La discussion avançait tranquillement quand, au bout de quelques instants, elle me dit : « Les homosexuels, c’est formidable ! Je les comprends tout à fait, ce sont des êtres exquis, si drôôôles... c’est géniaaal! ils ont du goût, leurs appartements sont toujours ravissants et ils sont si propres... »
Je lui répondis que c’était une vision bien réductrice des gays et je lui rappelais que nous nous battions aussi pour avoir les mêmes droits que tous.
Elle me rétorqua. « Se battre ? mais pour quels droits ? c’est idiot ! C’est comme si tous les diabétiques manifestaient… Ils ne peuvent quand même pas vivre comme les autres, on le sait ! Ils sont en prison. »
Pressentant le pire, je lui demandai ce qu’elle entendait par « en prison ». Elle me rétorqua entre deux petits-fours (nous étions à un vernissage) : « Notre société réclame une certaine virilité, une certaine audace, non ? Les homosexuels sont bien trop emprisonnés dans leur impossibilité de s’intégrer à elle... le vrai problème, c’est qu’ils sont en prison, je vous assure. »
Eh oui, je vous passe le reste, car j’étais à deux doigts de lui faire avaler tout l’or de ses breloques qui dégoulinaient sur elle, lui faisant comprendre qu’une minorité peut aussi espérer que la majorité les accepte comme ils sont, mais c’était difficile à lui faire admettre qu’elle n’était pas si compréhensive que ça… et que le milieu gay l’intéressait un peu comme les gens vous disent que les favelas sont « Formidaaables !!! » et que c’est « Incroyaaable !!! » ce que les pauvres peuvent faire avec un rien… sans tenter de se mettre à leur place.

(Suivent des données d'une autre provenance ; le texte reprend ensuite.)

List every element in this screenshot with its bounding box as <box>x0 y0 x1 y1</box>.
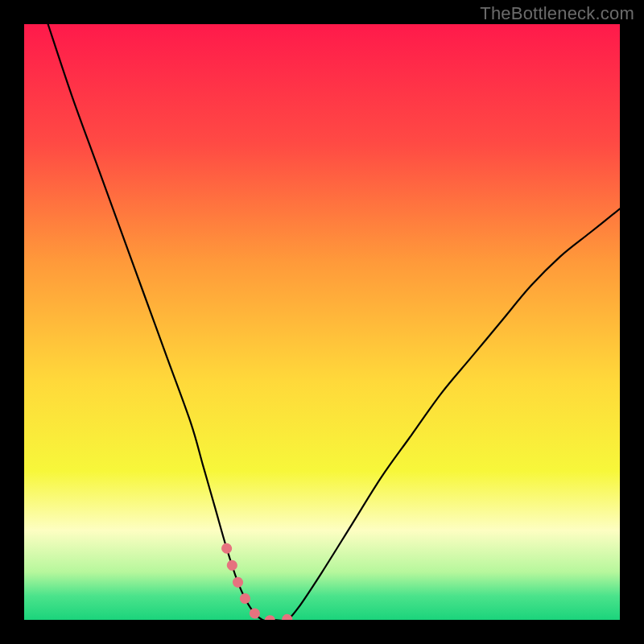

Bref, en étant de charmants jeunes gens, dociles, propres et fantaisistes, nous étions, pour cette dame, suffisamment récompensés par le regard honnête de la société.
Nous étions un peu, grâce au quartier du Marais, des animaux exotiques qu’il fallait parquer dans un Thoiry conservateur ; une certaine idée de la « prison » pour homosexuel(le)s, tolérée par ceux qui les rejettent. Quelle misère!
Heureusement que ce discours n’est pas majoritaire ( quoi que... ! )
Voilà pourquoi, sur ce tableau, si la position des personnages peut faire croire à l’unité, au rapprochement et à la tranquillité, les regards, eux, semblent inquiets et refléter ( pour Xavier, tête sur les genoux ), une inquiétude et pour Franck, un fatalisme devant un horizon incertain.
Il faudra que je parle un jour de Xavier… plus tard, quand j’y parviendrai.